I want to give high schools and small colleges preference. I have an idea that 100 schools with a 1,000 students is of much more value to the country than two schools with 50,000 students.

The objective is to build character find brain power and make responsible citizens to keep the freedom of the individual intact.

Personal contact with instructors of character is absolutely essential to these objectives. Mass production of college graduates is not the answer to an educated citizenship.

When the pioneers came into the Ohio-Mississippi-Missouri Valley the first thing they thought of after shelter and safety for their families was education for the children. In every settlement a church was built and then a school house-sometimes one building for both purposes.
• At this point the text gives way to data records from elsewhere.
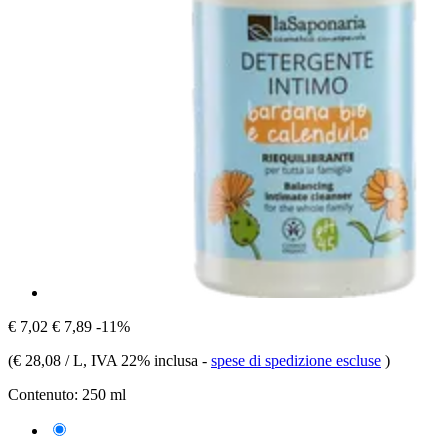
€ 7,02
€ 7,89
-11%
(
€ 28,08 / L
, IVA 22% inclusa
-
spese di spedizione escluse
)
Contenuto:
250 ml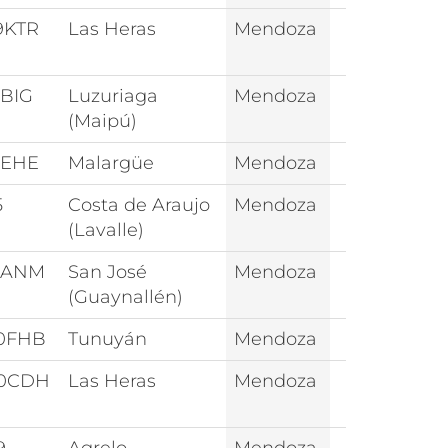
9KTR
Las Heras
Mendoza
6BIG
Luzuriaga
Mendoza
(Maipú)
3EHE
Malargüe
Mendoza
5
Costa de Araujo
Mendoza
(Lavalle)
9ANM
San José
Mendoza
(Guaynallén)
0FHB
Tunuyán
Mendoza
0CDH
Las Heras
Mendoza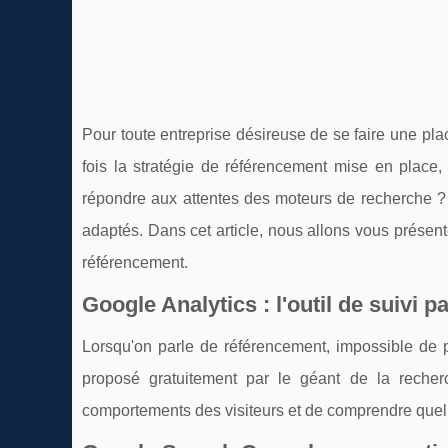
Pour toute entreprise désireuse de se faire une pla
fois la stratégie de référencement mise en place,
répondre aux attentes des moteurs de recherche 
adaptés. Dans cet article, nous allons vous présente
référencement.
Google Analytics : l'outil de suivi p
Lorsqu'on parle de référencement, impossible de pa
proposé gratuitement par le géant de la recherch
comportements des visiteurs et de comprendre quell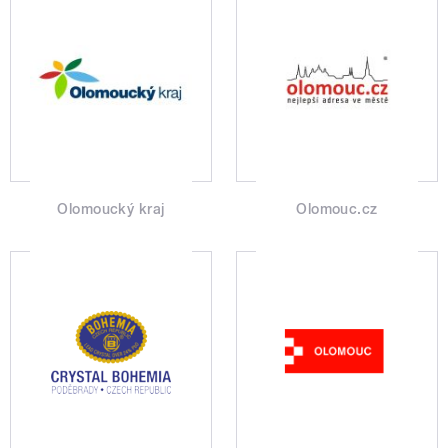
Olomoucký kraj
Olomouc.cz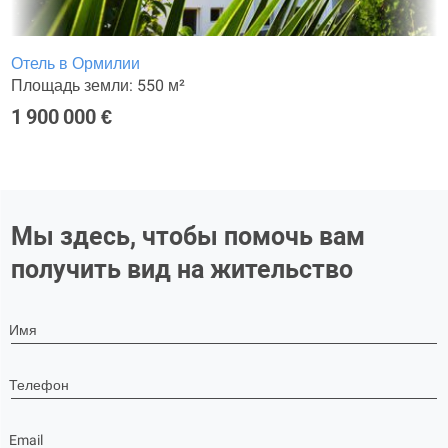
Отель в Ормилии
Площадь земли: 550 м²
1 900 000 €
Мы здесь, чтобы помочь вам
получить вид на жительство
Имя
Телефон
Email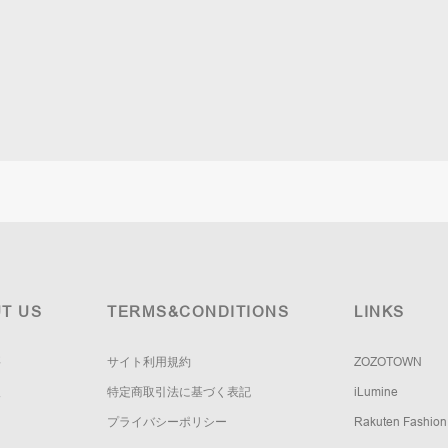
T US
TERMS&CONDITIONS
LINKS
要
サイト利用規約
ZOZOTOWN
報
特定商取引法に基づく表記
iLumine
プライバシーポリシー
Rakuten Fashion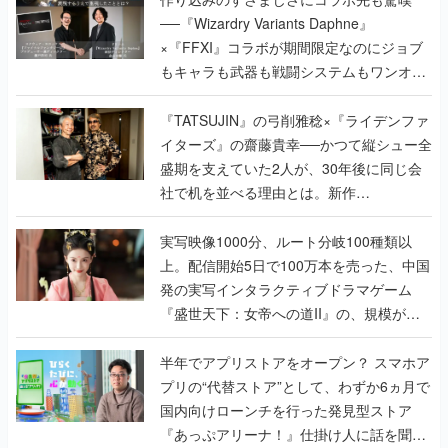
──『Wizardry Variants Daphne』
×『FFXI』コラボが期間限定なのにジョブ
もキャラも武器も戦闘システムもワンオフ
で作り込まれた理由を両ディレクターに聞
く
『TATSUJIN』の弓削雅稔×『ライデンファ
イターズ』の齋藤貴幸──かつて縦シュー全
盛期を支えていた2人が、30年後に同じ会
社で机を並べる理由とは。新作
『TATSUJIN EXTREME』で初タッグを組
んだレジェンド2人に訊く開発秘話
実写映像1000分、ルート分岐100種類以
上。配信開始5日で100万本を売った、中国
発の実写インタラクティブドラマゲーム
『盛世天下：女帝への道II』の、規模が違
うこだわりをプロデューサーに聞いた
半年でアプリストアをオープン？ スマホア
プリの“代替ストア”として、わずか6ヵ月で
国内向けローンチを行った発見型ストア
『あっぷアリーナ！』仕掛け人に話を聞い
Some of the greatest men of the 19th century in our great nation had to make the hardest kind of struggle for education. The fundamentals, reading, writing and arithmetic were hard to obtain.
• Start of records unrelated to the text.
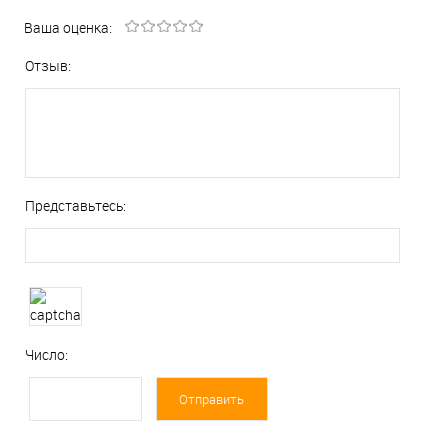
Ваша оценка:
Отзыв:
Представьтесь:
Число: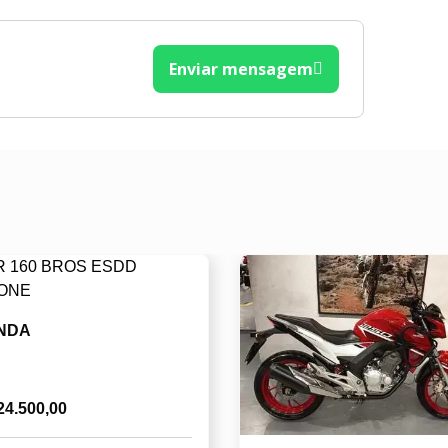
Enviar mensagem
NDA
24.500,00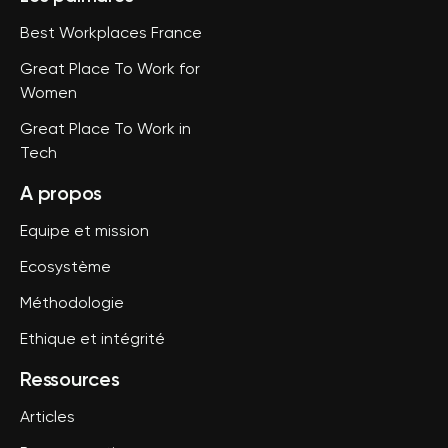
Best Workplaces France
Great Place To Work for
Women
Great Place To Work in
Tech
A propos
Equipe et mission
Ecosystème
Méthodologie
Ethique et intégrité
Ressources
Articles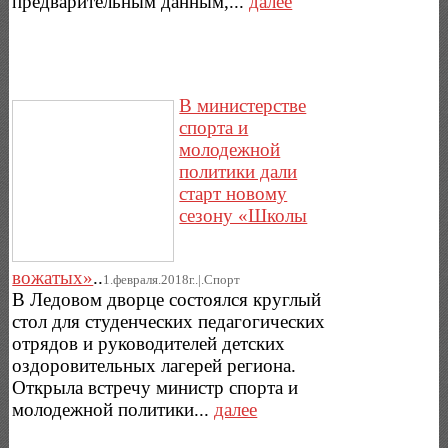
предварительным данным,...
далее
В министерстве
спорта и
молодежной
политики дали
старт новому
сезону «Школы
вожатых»
..
1.февраля.2018г..|.Спорт
В Ледовом дворце состоялся круглый
стол для студенческих педагогических
отрядов и руководителей детских
оздоровительных лагерей региона.
Открыла встречу министр спорта и
молодежной политики...
далее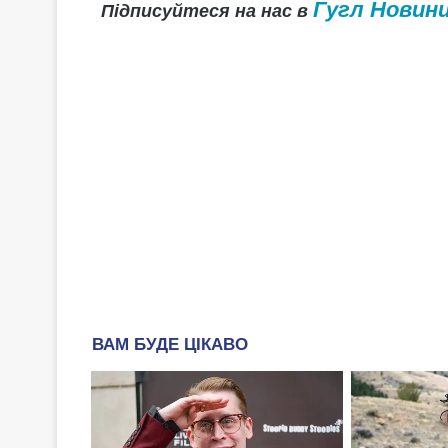
Гугл Новин
Підписуйтеся на нас в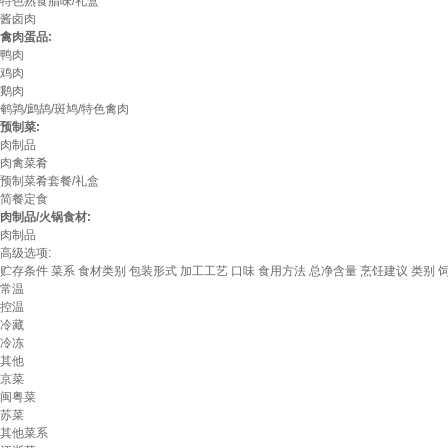
特色熟食腊味/礼盒
酱卤肉
禽肉蛋品:
鸭肉
鸡肉
鹅肉
鹌鹑/鹧鸪/斑鸠/特色禽肉
预制菜:
肉制品
肉禽菜肴
预制菜肴套餐/礼盒
简餐定食
肉制品/火锅食材:
肉制品
高级选项:
贮存条件
菜系
食材类别
包装形式
加工工艺
口味
食用方法
总净含量
烹饪建议
类别
常温
控温
冷藏
冷冻
其他
京菜
闽粤菜
苏菜
其他菜系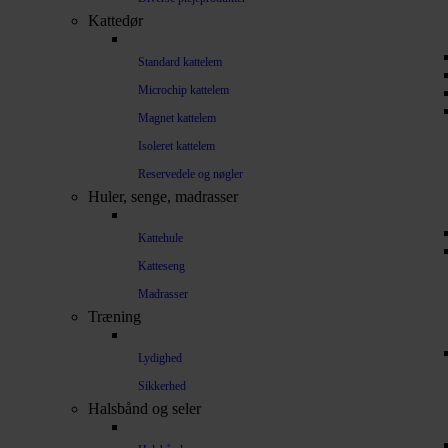
Kattedør
Standard kattelem
Microchip kattelem
Magnet kattelem
Isoleret kattelem
Reservedele og nøgler
Huler, senge, madrasser
Kattehule
Katteseng
Madrasser
Træning
Lydighed
Sikkerhed
Halsbånd og seler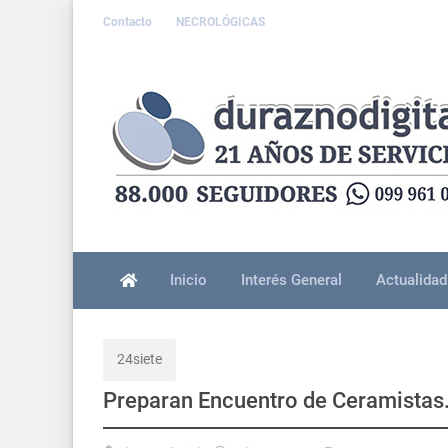
Contacto
NECROLÓGICAS
Inicio
Interés General
Actualidad
24siete
Preparan Encuentro de Ceramistas. 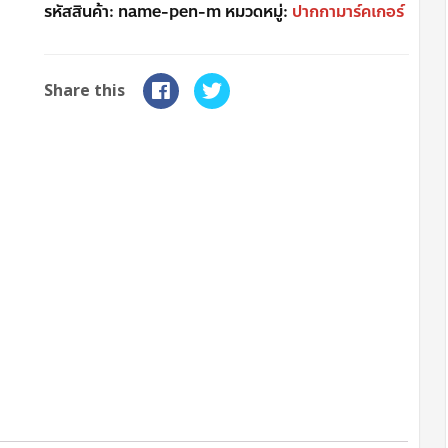
รหัสสินค้า:
name-pen-m
หมวดหมู่:
ปากกามาร์คเกอร์
Share this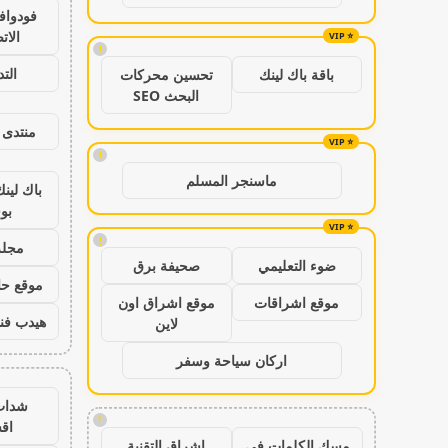
فودواف
الات
!
الت
باقة باك لينك
تحسين محركات
البحث SEO
منتدى 
!
ماسنجر المسلم
باك لين
بو
!
مجلة
ضوء التعليمي
صحيفة برق
موقع حال
موقع اشراقات
موقع اشراق اون
هيدب فن
لاين
اركان سياحة وسفر
شدات
!
اق
مسك الكلمات في
اشراق التقنية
As the settlements grew and communications improved great schools both religious and secular grew also. I am anxious to see that thirst for knowledge encouraged at the base.

The GI Bill of Rights proved conclusively that young men from 18 to 26 after some experience thirst for learning and that they are willing to work hard and at some disadvantage for and education.
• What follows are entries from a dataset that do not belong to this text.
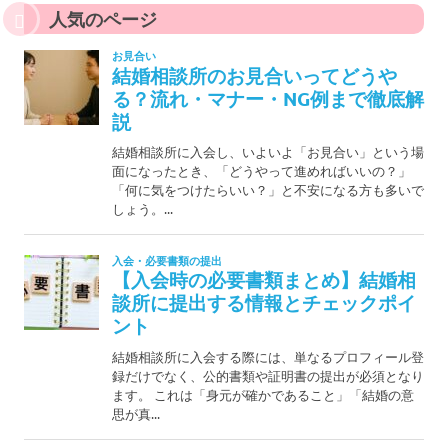
人気のページ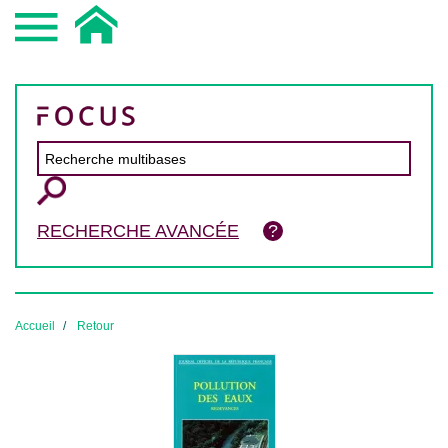
RECHERCHE AVANCÉE
Accueil
Retour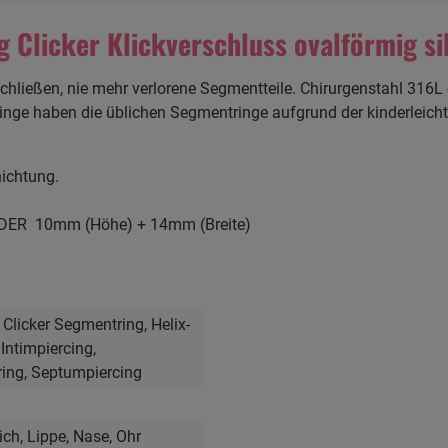
Clicker Klickverschluss ovalförmig si
chließen, nie mehr verlorene Segmentteile. Chirurgenstahl 316L o
Ringe haben die üblichen Segmentringe aufgrund der kinderleic
.
hichtung.
DER 10mm (Höhe) + 14mm (Breite)
, Clicker Segmentring
, Helix-
, Intimpiercing
,
ring
, Septumpiercing
ich
, Lippe
, Nase
, Ohr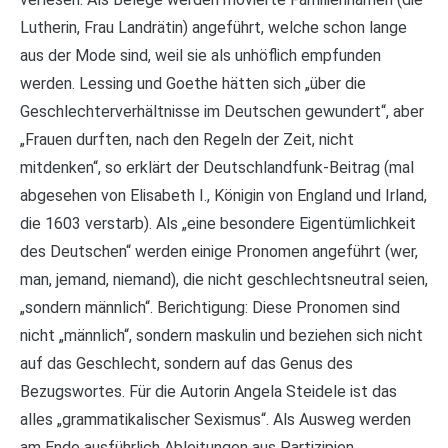
Lutherin, Frau Landrätin) angeführt, welche schon lange
aus der Mode sind, weil sie als unhöflich empfunden
werden. Lessing und Goethe hätten sich „über die
Geschlechterverhältnisse im Deutschen gewundert“, aber
„Frauen durften, nach den Regeln der Zeit, nicht
mitdenken“, so erklärt der Deutschlandfunk-Beitrag (mal
abgesehen von Elisabeth I., Königin von England und Irland,
die 1603 verstarb). Als „eine besondere Eigentümlichkeit
des Deutschen“ werden einige Pronomen angeführt (wer,
man, jemand, niemand), die nicht geschlechtsneutral seien,
„sondern männlich“. Berichtigung: Diese Pronomen sind
nicht „männlich“, sondern maskulin und beziehen sich nicht
auf das Geschlecht, sondern auf das Genus des
Bezugswortes. Für die Autorin Angela Steidele ist das
alles „grammatikalischer Sexismus“. Als Ausweg werden
am Ende ausführlich Ableitungen aus Partizipien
My definition of an education is the lighting of that spark which is called a "thirst for information or knowledge." A college graduate with the right sort of instruction should find at his graduation that he is only at the door of knowledge. He should have learned in going through his schooling where to find the information on the subjects that make for scholarship.

If he hasn't learned that the time spend in school has been wasted for no good purpose.

If, when he comes out of school, that thirst for learning has been brought out he never ceases to find fields for study that open up endlessly before him.

The old idea of grammar, rhetoric, logic, arithmetic, geometry, music and astronomy constitute the basis of an education is just as true now as it always has been.

Archimedes, Aristotle, Euclid, Galileo, Leonardo di Vinci, Sir Isaac Newton, Einstein all started from these fundamentals, as did the great literary lights and the great musicians.

So lets not forget basic principles based on character.